-- SOURCE DATA follows --

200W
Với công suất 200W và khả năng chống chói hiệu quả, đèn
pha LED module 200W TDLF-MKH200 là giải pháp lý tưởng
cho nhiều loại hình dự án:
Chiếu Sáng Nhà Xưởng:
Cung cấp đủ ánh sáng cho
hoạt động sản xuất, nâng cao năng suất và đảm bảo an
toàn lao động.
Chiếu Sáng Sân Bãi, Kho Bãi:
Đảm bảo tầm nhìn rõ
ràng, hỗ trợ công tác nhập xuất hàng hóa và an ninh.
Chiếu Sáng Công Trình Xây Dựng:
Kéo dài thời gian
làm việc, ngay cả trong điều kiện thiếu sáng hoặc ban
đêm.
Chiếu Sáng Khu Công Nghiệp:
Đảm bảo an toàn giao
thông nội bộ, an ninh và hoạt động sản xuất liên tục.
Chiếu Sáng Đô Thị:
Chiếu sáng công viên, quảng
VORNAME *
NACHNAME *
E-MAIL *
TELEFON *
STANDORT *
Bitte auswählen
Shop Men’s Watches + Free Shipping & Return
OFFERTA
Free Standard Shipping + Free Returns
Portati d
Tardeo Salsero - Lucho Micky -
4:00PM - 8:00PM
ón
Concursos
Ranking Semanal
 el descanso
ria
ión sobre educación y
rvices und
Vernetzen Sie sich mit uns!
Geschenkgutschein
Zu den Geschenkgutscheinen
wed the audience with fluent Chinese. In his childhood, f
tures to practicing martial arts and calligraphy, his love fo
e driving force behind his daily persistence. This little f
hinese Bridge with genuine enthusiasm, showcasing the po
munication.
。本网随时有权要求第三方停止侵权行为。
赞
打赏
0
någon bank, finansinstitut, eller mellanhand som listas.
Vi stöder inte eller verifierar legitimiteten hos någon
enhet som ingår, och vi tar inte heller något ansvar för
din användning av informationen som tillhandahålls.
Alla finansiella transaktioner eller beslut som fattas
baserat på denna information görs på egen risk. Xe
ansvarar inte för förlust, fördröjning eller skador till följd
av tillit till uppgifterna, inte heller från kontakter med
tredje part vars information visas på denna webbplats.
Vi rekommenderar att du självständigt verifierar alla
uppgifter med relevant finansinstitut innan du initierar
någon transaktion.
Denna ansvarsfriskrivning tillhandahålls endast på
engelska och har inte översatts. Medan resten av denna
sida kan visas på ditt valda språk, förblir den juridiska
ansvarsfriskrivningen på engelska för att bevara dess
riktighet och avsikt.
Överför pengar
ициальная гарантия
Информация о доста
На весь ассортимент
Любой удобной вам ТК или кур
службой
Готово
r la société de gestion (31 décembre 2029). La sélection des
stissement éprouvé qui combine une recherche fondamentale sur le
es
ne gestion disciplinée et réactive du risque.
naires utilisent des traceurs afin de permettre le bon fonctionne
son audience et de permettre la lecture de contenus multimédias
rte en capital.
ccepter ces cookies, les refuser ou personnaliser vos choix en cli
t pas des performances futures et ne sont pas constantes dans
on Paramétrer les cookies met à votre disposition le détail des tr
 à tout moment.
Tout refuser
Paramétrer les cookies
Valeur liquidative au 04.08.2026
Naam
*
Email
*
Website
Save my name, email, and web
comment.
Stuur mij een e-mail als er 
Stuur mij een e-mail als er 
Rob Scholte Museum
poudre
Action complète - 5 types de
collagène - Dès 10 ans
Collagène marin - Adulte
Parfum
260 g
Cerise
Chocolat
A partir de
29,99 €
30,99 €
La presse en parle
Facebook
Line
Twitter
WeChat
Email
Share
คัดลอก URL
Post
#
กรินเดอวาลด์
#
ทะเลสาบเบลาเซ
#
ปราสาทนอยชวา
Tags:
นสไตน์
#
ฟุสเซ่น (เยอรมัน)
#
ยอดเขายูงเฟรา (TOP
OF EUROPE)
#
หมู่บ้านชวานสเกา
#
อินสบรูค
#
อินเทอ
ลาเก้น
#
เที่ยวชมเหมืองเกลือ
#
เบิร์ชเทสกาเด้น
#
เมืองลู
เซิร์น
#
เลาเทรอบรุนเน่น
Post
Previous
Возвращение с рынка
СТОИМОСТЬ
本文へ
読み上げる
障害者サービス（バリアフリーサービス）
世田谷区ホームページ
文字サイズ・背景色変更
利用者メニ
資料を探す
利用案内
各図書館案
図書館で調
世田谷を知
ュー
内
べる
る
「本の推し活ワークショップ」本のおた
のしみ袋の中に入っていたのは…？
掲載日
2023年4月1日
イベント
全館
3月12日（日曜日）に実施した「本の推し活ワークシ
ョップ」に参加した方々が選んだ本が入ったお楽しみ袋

-- SOURCE DATA concluded --

TRY IT - Going through the listing above, tally the lines that contain the word "Chiếu" and report the total alone.

EXPECTED ANSWER - 6